By Sue Botos
Most people would probably take the discovery of an infamous madam on the family tree and sweep it into the closet with other skeletons. But Deb Lape became fascinated with the story of her great-great-grandmother Elizabeth “Lizzie” Rogers-Lape-Hoffman-Larzelere-DeWitt-DeWitt-Veon-Shelter-France. The resulting journey took Lape through several Ohio towns and hundreds of old newspaper stories and accounts. But as the title of her first book says, she is still “Looking for Lizzie.”
Always interested in genealogy, Lape, a Westlake resident, first heard about Lizzie at age 19. But she said it was the digitization of old newspapers that ignited her search. “When that happened, there was an explosion of opportunity to find out more about her because they didn’t hesitate to write about her,” Lape said in a phone interview.

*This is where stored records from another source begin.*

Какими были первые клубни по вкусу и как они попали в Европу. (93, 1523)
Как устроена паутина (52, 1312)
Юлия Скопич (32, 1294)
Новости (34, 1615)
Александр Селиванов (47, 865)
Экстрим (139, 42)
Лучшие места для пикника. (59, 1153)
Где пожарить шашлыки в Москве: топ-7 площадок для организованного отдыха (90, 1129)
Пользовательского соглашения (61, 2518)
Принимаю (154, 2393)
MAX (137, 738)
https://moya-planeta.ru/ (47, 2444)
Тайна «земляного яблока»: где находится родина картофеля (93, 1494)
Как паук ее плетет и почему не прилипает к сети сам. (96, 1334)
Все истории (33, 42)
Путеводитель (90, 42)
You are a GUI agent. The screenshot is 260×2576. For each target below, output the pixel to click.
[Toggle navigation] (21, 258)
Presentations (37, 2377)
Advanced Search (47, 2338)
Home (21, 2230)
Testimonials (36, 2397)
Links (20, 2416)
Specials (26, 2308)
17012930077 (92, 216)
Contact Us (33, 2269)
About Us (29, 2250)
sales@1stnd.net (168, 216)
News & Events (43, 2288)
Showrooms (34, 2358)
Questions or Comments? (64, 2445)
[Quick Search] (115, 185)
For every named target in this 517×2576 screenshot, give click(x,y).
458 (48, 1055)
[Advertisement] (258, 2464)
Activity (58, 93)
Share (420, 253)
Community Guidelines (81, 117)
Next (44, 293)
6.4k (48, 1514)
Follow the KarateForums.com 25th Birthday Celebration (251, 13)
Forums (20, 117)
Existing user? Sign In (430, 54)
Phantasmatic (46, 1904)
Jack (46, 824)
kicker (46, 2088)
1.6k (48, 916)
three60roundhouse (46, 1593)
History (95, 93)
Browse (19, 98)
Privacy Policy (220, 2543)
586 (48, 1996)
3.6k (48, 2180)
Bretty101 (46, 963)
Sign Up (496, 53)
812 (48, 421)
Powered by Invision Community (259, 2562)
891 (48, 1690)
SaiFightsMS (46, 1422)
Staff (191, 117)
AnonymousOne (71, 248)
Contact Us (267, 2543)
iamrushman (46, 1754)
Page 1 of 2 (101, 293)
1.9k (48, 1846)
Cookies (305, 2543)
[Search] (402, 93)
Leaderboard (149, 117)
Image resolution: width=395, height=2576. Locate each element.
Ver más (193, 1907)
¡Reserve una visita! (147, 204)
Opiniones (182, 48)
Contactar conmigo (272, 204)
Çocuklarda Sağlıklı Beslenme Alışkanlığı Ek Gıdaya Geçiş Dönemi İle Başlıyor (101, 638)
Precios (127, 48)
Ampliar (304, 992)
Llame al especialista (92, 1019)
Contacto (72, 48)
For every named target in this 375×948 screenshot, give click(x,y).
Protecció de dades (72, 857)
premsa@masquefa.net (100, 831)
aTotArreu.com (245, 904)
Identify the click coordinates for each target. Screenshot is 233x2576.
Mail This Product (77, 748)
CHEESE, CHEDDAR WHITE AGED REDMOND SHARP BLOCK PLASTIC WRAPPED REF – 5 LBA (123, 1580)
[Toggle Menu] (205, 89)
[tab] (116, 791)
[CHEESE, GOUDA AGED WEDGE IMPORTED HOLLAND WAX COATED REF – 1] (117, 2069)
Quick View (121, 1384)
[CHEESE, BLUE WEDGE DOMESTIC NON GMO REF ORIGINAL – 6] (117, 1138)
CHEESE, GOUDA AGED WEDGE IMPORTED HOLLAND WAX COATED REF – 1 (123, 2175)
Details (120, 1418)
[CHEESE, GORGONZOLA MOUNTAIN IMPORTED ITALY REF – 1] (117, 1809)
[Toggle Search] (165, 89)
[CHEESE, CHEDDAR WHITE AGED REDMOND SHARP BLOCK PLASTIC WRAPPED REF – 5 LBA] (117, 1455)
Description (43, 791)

Piecing together the newspaper accounts, interviews and information found on genealogy websites, Lape began to tie together the threads that were Lizzie’s life, beginning with her 1853 birth in Whitley County, Ky., weaving through Chicago, Ill., where she survived the Great Chicago Fire of 1871, and the Ohio towns of Dayton, Lima, Marion, Cuyahoga Falls, Akron, Stow and New Cumberland. But there was one common thread. Despite eight husbands and the customs of the time, she was able to own her “businesses.”
“When I started to research her story, I was embarrassed and curious about such an oddity in the family. But when I dug into the story and found what she was doing at a time when women barely owned property … and how she was fighting in the courts with the best lawyers money could buy, I thought she was a smart businesswoman,” Lape recalled. “As far as I could tell, she didn’t lose very often. She was tenacious.”
Even though Lape said Lizzie’s story literally “jumped out of the computer” as she put the puzzle together, a book was not what she had in mind. Because she had to share her findings, she sent them, bit by bit, to her father, Bob Lape, a veteran journalist. Her stepmother, Joanna Pruess, also a writer, “literally looked over his shoulder” and became caught up in the tale.
“She called me up out of the blue and said, ‘Deb, you’re writing a book. You’re not just writing little vignettes,’” Lape recalled. Pruess put her in touch with editor Wendy Raymont, whom Lape said helped lay out a plan. “She said, ‘Don’t tell the story in the order in which you discovered it, tell it in the order of Lizzie’s life,’” Lape noted.
Taking Raymont’s advice, Lape was neither too coy nor too explicit about Lizzie, who began her career in Chicago, supposedly making her best customer Jeremiah Lape husband No. 1. (All of her marriages ended in divorce.) She owned several properties during her career, including the notorious White Pigeon saloon and “resort” in Marion. Legend has it that future president Warren Harding may have visited Lizzie’s establishments as a young newspaper editor in that town. Lape said one of the jewels she discovered was a letter to the editor of the Shelby Ohio Daily Globe, written by Lizzie in 1904, stating that she was changing her ways. “I’d written the whole book, then Lizzie confessed to me,” Lape said.
Lizzie had two children, Arville Lape, Deb’s great-grandfather, and, much later in life, a daughter, Mary Veon. “She made some bad choices for her son,” Lape said, noting that Arville often seemed abandoned, and spent time in the Mansfield Reformatory. “But she got a second chance with her grandson,” Lape said. According to journals kept by her grandfather Cleo, Lizzie was a caring grandmother, raising him like a brother to Mary.
Lizzie’s trail ends, according to Lape, in Cleo’s 1918 journal entries. She said she has no clue if Lizzie moved on, married yet again after divorcing her last husband or succumbed to the Spanish influenza epidemic raging throughout the country at the time.
“I thought this was a gem of a story. It resonated because a lot of times people just marginalize people like Lizzie; it’s very easy to do. But when you look closely, you can see her struggles and issues,” Lape said.
Asked if she sees anything of Lizzie in herself, Lape said that while she has a quieter personality and more centered “moral compass,” they do share love of family. “We both loved my grandpa. We (her family) came from her and some of her survives in us. When I want to feel stronger, I say I better channel my inner Lizzie.”